I rammentati valori dell’esistenza umana, ai quali s’assomma il sentimento della gioia (“Freude”, in tedesco, quasi s’assimila a “Freiheit”, libertà), sono alla base del capolavoro beethoveniano, seppur connessi all’ode schilleriana e afferenti musicalmente ad un consapevole stravolgimento e ad una irripetibile evoluzione della stessa forma sinfonica. Il dar senso e sostanza ad una diversa concezione del genere sembra mutuarsi sì dal testo poetico, ma ne costituisce il solo praetextum, poiché, se i primi tre movimenti dell’op. 125 (I: “Allegro ma non troppo, un poco moderato”; II: “Mol-to vivace”; III: “Adagio molto e cantabile, Andante moderato, Adagio”) appaiono forse – pur nella loro complessità strutturale – ben radicati nel solco della tradizione classica, il celeberrimo e composito “Finale” (“Presto, Recitativo, Allegro assai, Presto, Recitativo, Allegro assai, Allegro assai vivace alla marcia, andante maestoso, Allegro energico sempre ben marcato, Allegro ma non tanto, Poco adagio, Prestissimo”) esula da ogni possibile e pregresso schema formale, impreziosisce avveniristicamente la componente armonica (si pensi solo al brusco e dissonante accordo iniziale!), coinvolge nei processi elaborativi le astrusità contrappuntistiche (si rammentino all’uopo gli artifici fugati delle ultime “Sonate” e degli ultimi “Quartetti”) e libera il tematismo da ogni possibile vincolo fraseologico.
La “Sinfonia n. 9” non appartiene, quasi consequenzialmente, a quel periodo storico, lo travalica, anzi, superando la susseguente epopea romantica e pervenendo alla contemporaneità (e proiettandosi oltre) in quanto musica fuori dal tempo e dallo spazio: occorrerebbe ripercorrere o scandagliare la genesi dell’opera, rilevare l’antico amore di Beethoven per la poesia di Schiller, di seguito chiosare lo schema generale, parafrasare i “recitativi”, ricostruire i “ricordi” citati, rintracciare presso altre sue opere o in altri autori le tracce di quella elementare melodia che sembra emergere dal nulla nella tenue primigenia enunciazione (dei violoncelli e dei contrabbassi) e analizzarne poi gli sviluppi sinfonico-corali, delucidare i “concertati” e, infine, tentare di comprendere la “ratio” e, soprattutto, il “telos” (ossia il fine, il senso, il compimento) di un capolavoro semplicemente “consegnato” all’umanità.
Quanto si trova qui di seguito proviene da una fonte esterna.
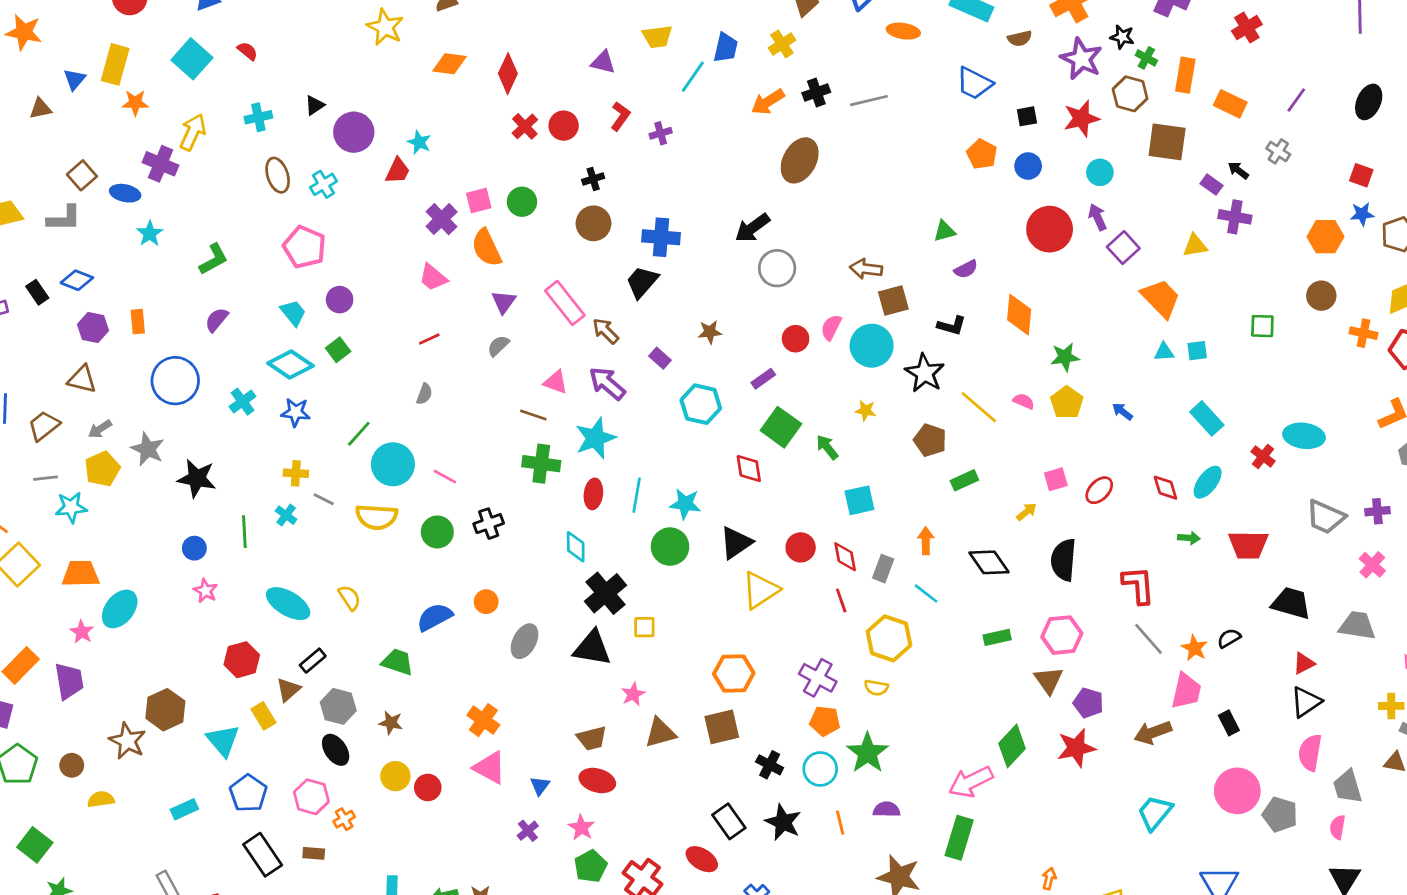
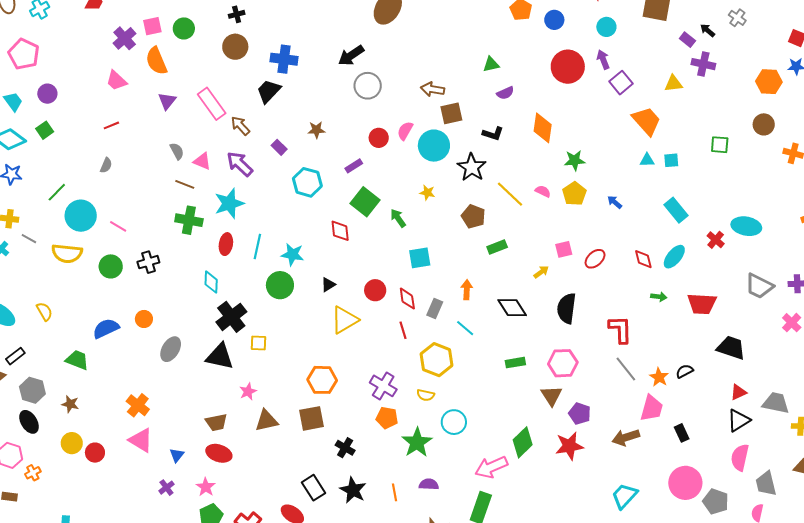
gray semicircle: (498, 346) -> (177, 151), moved, turned 102
black triangle: (736, 543) -> (328, 285), size x0.6
gray trapezoid: (1357, 626) -> (776, 403), moved
cyan circle: (820, 769) -> (454, 422), moved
Tutto ciò sarebbe logico in altri ambiti, analogamente alla pura descrizione, pur minuziosa, di tematismi, fraseologie, supporti armonici e svolgimenti vari: basta, di contro, solo il semplice ascolto a rendere la “Nona” “contemporanea” e sincronica al nostro discontinuo mondo, specie se è reiterato più volte, specie se l’esecuzione ne vivifica lo spirito, specie se un “grande” come Pappano la interpreta così come è stata concepita, grazie anche alla bravura dei quattro solisti (il soprano Rachel Willis-Sørensen, il contralto Adriana Di Paola, il tenore Stuart Skelton e il basso Michael Volle), alla magnificenza del coro (mirabilmente preparato dall’eccellente Ciro Visco) e alla indiscussa e inoppugnabile professionalità dell’orchestra ceciliana.
Il finale, con una standing ovation, ha sancito il pieno successo del concerto inaugurale e la stessa ideazione del citato “ciclo” che contrassegna e qualifica una stagione di altissimo livello, tracciata nel rinnovato spirito della “Grande Musica” da Michele Dall’Ongaro, presidente-sovrintendente dell’Accademia Nazionale di Santa Cecilia.